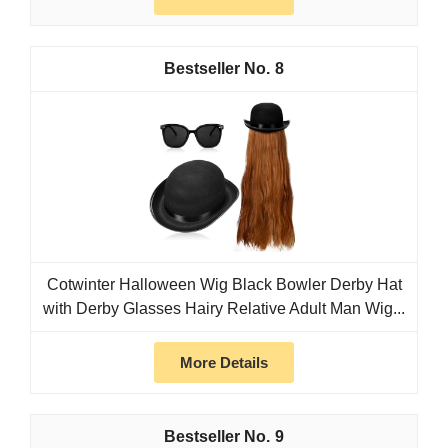
8
Cotwinter Halloween Wig Black Bowler Derby Hat
with Derby Glasses Hairy Relative Adult Man Wig...
More Details
9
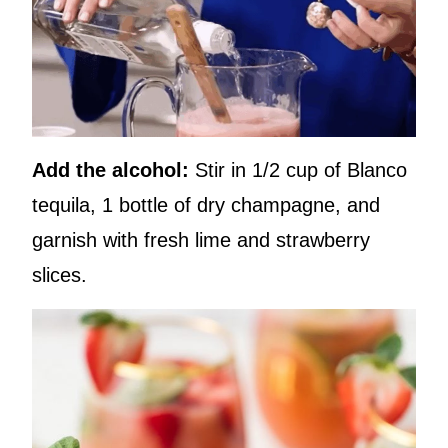
Add the alcohol:
Stir in 1/2 cup of Blanco
tequila, 1 bottle of dry champagne, and
garnish with fresh lime and strawberry
slices.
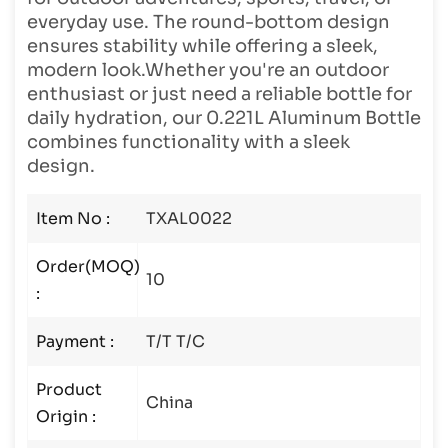
everyday use. The round-bottom design
ensures stability while offering a sleek,
modern look.Whether you're an outdoor
enthusiast or just need a reliable bottle for
daily hydration, our 0.221L Aluminum Bottle
combines functionality with a sleek
design.
Item No :
TXAL0022
Order(MOQ)
10
:
Payment :
T/T T/C
Product
China
Origin :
***
■ What you need to do
Everything in the listing must be copied exactly except the pictures.

■ Your response
8
Cotwinter Halloween Wig Black Bowler Derby Hat
with Derby Glasses Hairy Relative Adult Man Wig...
More Details
9
Add the alcohol:
Stir in 1/2 cup of Blanco
tequila, 1 bottle of dry champagne, and
garnish with fresh lime and strawberry
slices.
everyday use. The round-bottom design
ensures stability while offering a sleek,
modern look.Whether you're an outdoor
enthusiast or just need a reliable bottle for
daily hydration, our 0.221L Aluminum Bottle
combines functionality with a sleek
design.
Item No :
TXAL0022
Order(MOQ)
10
:
Payment :
T/T T/C
Product
China
Origin :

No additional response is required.